Motono Chie, Yanagisawa Keisuke, Koseki Jun, Imai Kenichiro
Cellular and Molecular Biotechnology Research Institute, National Institute of Advanced Industrial Science and Technology (AIST), Tokyo 135-0064, Japan.
Integrated Research Center for Self-Care Technology (IRC-SCT), National Institute of Advanced Industrial Science and Technology (AIST), Tokyo 135-0064, Japan.
Int J Mol Sci. 2025 May 14;26(10):4710. doi: 10.3390/ijms26104710.
Cryptic sites, which are transient binding sites that emerge through protein conformational changes upon ligand binding, are valuable targets for drug discovery, particularly for allosteric modulators. However, identifying these sites remains challenging because they are often discovered serendipitously when both ligand-binding (holo) and ligand-free (apo) states are experimentally determined. Here, we introduce CrypTothML, a novel framework that integrates mixed-solvent molecular dynamics (MSMD) simulations and machine learning to predict cryptic sites accurately. CrypTothML first identifies hotspots through MSMD simulations using six chemically diverse probes (benzene, dimethyl-ether, phenol, methyl-imidazole, acetonitrile, and ethylene glycol). A machine learning model then ranks these hotspots based on their likelihood of being cryptic sites, incorporating both hotspot-derived and protein-specific features. Evaluation on a curated dataset demonstrated that CrypTothML outperforms recent machine learning-based methods, achieving an AUC-ROC of 0.88 and successfully identifying cryptic sites missed by other methods. Additionally, CrypTothML ranked cryptic sites as the top prediction more frequently than existing methods. This approach provides a powerful strategy for accelerating drug discovery and designing allosteric drugs.

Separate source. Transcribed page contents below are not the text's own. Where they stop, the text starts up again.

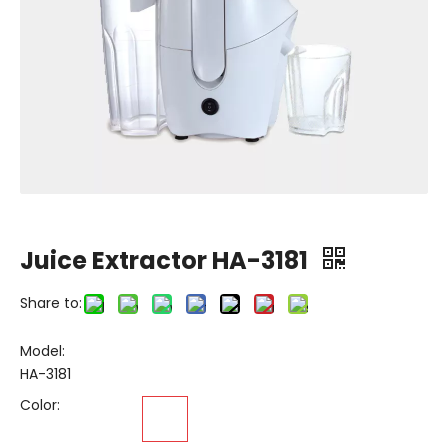
Juice Extractor HA-3181
Share to:
Model:
HA-3181
Color: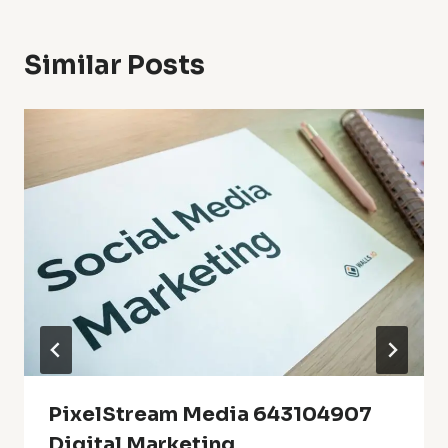
Similar Posts
PixelStream Media 643104907
Digital Marketing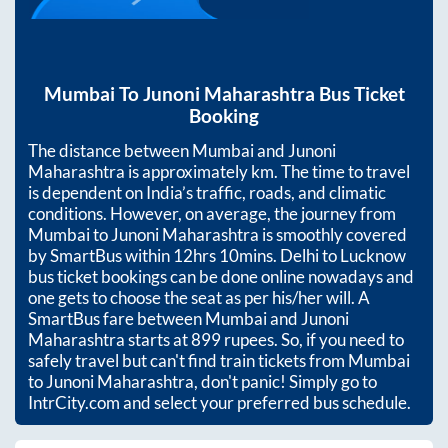
Mumbai
To
Junoni Maharashtra
Bus Ticket
Booking
The distance between
Mumbai
and
Junoni
Maharashtra
is approximately
km. The time to travel
is dependent on India’s traffic, roads, and climatic
conditions. However, on average, the journey from
Mumbai
to
Junoni Maharashtra
is smoothly covered
by SmartBus within
12hrs 10mins
. Delhi to Lucknow
bus ticket bookings can be done online nowadays and
one gets to choose the seat as per his/her will. A
SmartBus fare between
Mumbai
and
Junoni
Maharashtra
starts at
899
rupees. So, if you need to
safely travel but can't find train tickets from
Mumbai
to
Junoni Maharashtra
, don't panic! Simply go to
IntrCity.com and select your preferred bus schedule.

隐秘位点是通过配体结合时蛋白质构象变化而出现的瞬时结合位点,是药物发现的重要靶点,尤其是对于变构调节剂而言。然而,识别这些位点仍然具有挑战性,因为它们通常是在通过实验确定配体结合(全酶)和无配体(脱辅基蛋白)状态时偶然发现的。在此,我们介绍了CrypTothML,这是一种将混合溶剂分子动力学(MSMD)模拟与机器学习相结合以准确预测隐秘位点的新型框架。CrypTothML首先使用六种化学性质不同的探针(苯、二甲醚、苯酚、甲基咪唑、乙腈和乙二醇)通过MSMD模拟识别热点。然后,一个机器学习模型根据这些热点成为隐秘位点的可能性对其进行排名,同时纳入热点衍生特征和蛋白质特异性特征。在一个经过整理的数据集上进行的评估表明,CrypTothML优于最近基于机器学习的方法,实现了0.88的AUC-ROC,并成功识别了其他方法遗漏的隐秘位点。此外,与现有方法相比,CrypTothML将隐秘位点排在最高预测位置的频率更高。这种方法为加速药物发现和设计变构药物提供了一种强大的策略。